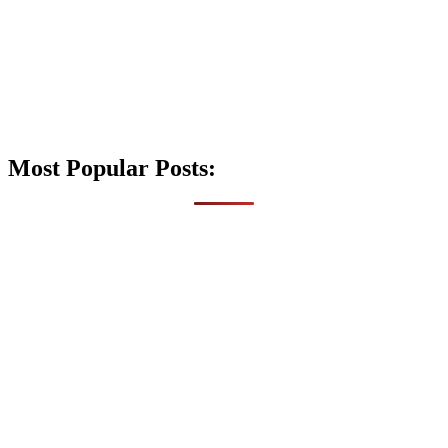
Most Popular Posts:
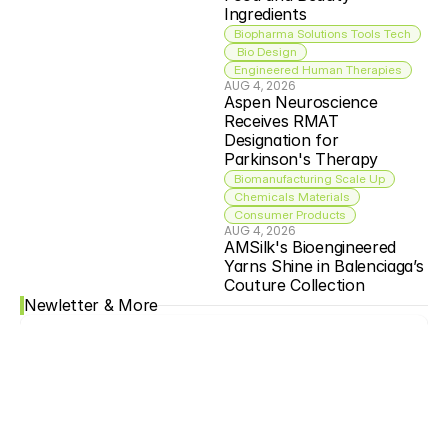
Ingredients
Biopharma Solutions Tools Tech
 Bio Design
Engineered Human Therapies
AUG 4, 2026
Aspen Neuroscience 
Receives RMAT 
Designation for 
Parkinson's Therapy
Biomanufacturing Scale Up
Chemicals Materials
Consumer Products
AUG 4, 2026
AMSilk's Bioengineered 
Yarns Shine in Balenciaga’s 
Couture Collection
Newletter & More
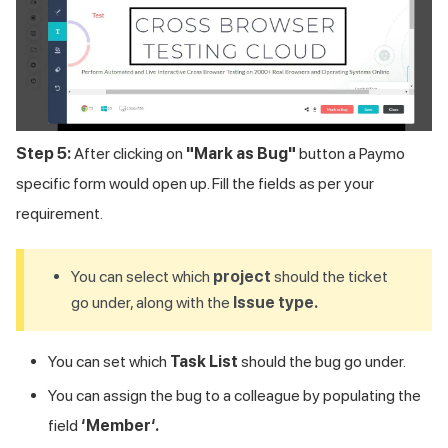
Step 5:
After clicking on
"Mark as Bug"
button a Paymo
specific form would open up. Fill the fields as per your
requirement.
You can select which
project
should the ticket
go under, along with the
Issue type.
You can set which
Task List
should the bug go under.
You can assign the bug to a colleague by populating the
field
‘Member‘.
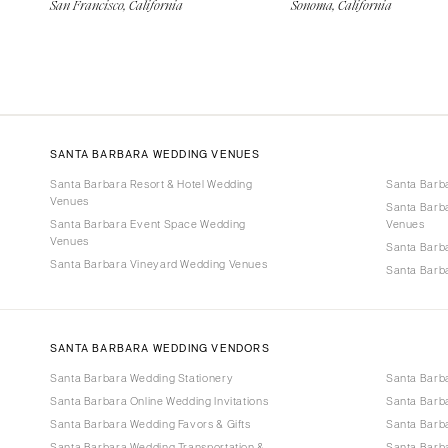
San Francisco, California
Sonoma, California
SANTA BARBARA WEDDING VENUES
Santa Barbara Resort & Hotel Wedding
Santa Barb
Venues
Santa Barb
Santa Barbara Event Space Wedding
Venues
Venues
Santa Barb
Santa Barbara Vineyard Wedding Venues
Santa Barb
SANTA BARBARA WEDDING VENDORS
Santa Barbara Wedding Stationery
Santa Barb
Santa Barbara Online Wedding Invitations
Santa Barb
Santa Barbara Wedding Favors & Gifts
Santa Barba
Santa Barbara Wedding Transportation &
Santa Barb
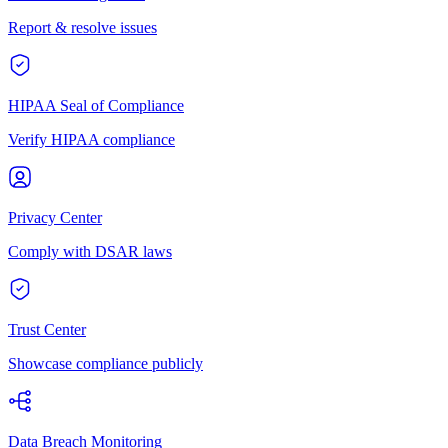
Report & resolve issues
HIPAA Seal of Compliance
Verify HIPAA compliance
Privacy Center
Comply with DSAR laws
Trust Center
Showcase compliance publicly
Data Breach Monitoring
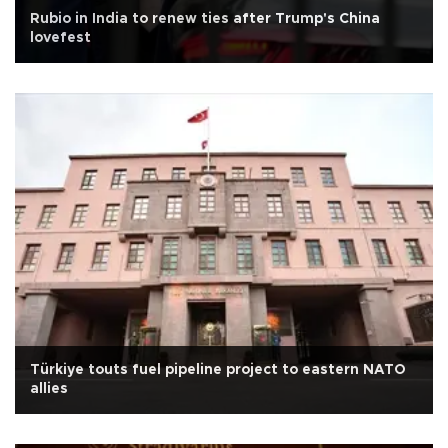
Rubio in India to renew ties after Trump's China
lovefest
Türkiye touts fuel pipeline project to eastern NATO
allies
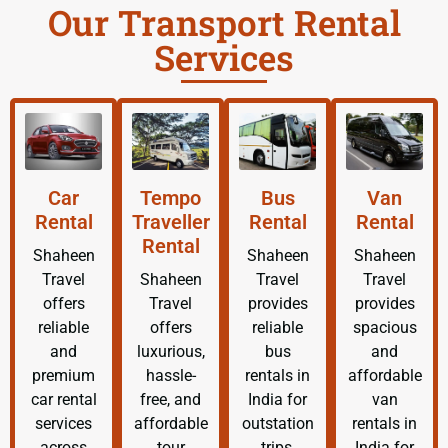
Our Transport Rental
Services
Car
Tempo
Bus
Van
Rental
Traveller
Rental
Rental
Rental
Shaheen
Shaheen
Shaheen
Travel
Shaheen
Travel
Travel
offers
Travel
provides
provides
reliable
offers
reliable
spacious
and
luxurious,
bus
and
premium
hassle-
rentals in
affordable
car rental
free, and
India for
van
services
affordable
outstation
rentals in
across
tour
trips,
India for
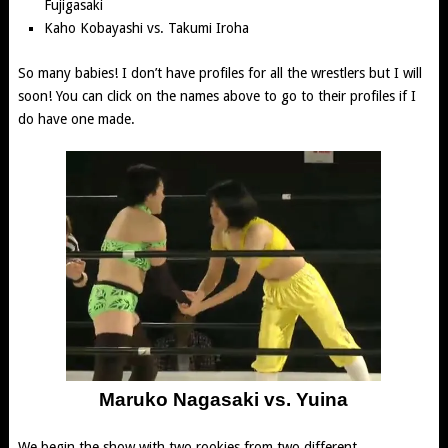
Fujigasaki
Kaho Kobayashi
vs.
Takumi Iroha
So many babies! I don’t have profiles for all the wrestlers but I will
soon! You can click on the names above to go to their profiles if I
do have one made.
Maruko Nagasaki vs. Yuina
We begin the show with two rookies from two different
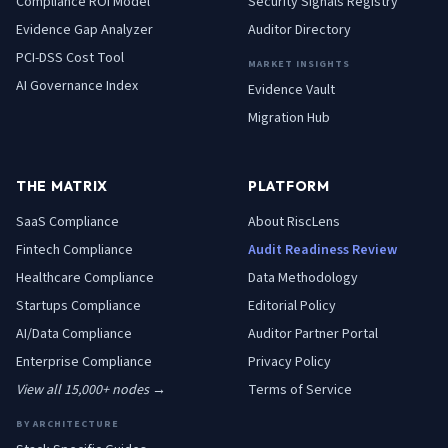
Compliance ROI Model
Security Signals Registry
Evidence Gap Analyzer
Auditor Directory
PCI-DSS Cost Tool
MARKET INSIGHTS
AI Governance Index
Evidence Vault
Migration Hub
THE MATRIX
PLATFORM
SaaS
Compliance
About RiscLens
Fintech
Compliance
Audit Readiness Review
Healthcare
Compliance
Data Methodology
Startups
Compliance
Editorial Policy
AI/Data
Compliance
Auditor Partner Portal
Enterprise
Compliance
Privacy Policy
View all 15,000+ nodes →
Terms of Service
BY ARCHITECTURE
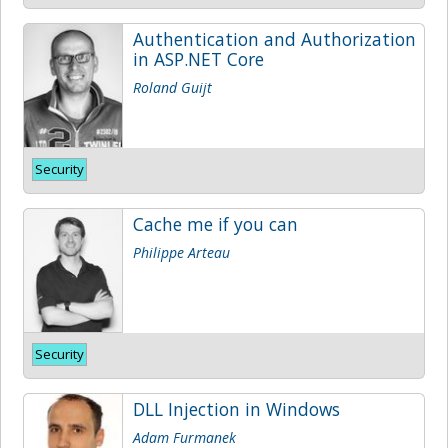
Authentication and Authorization
in ASP.NET Core
Roland Guijt
Security
Cache me if you can
Philippe Arteau
Security
DLL Injection in Windows
Adam Furmanek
= = = =
Go through the material and copy every line in which the word "Data" occurs.

# Answer to the problem
Data Breach Monitoring
Data Methodology
AI/Data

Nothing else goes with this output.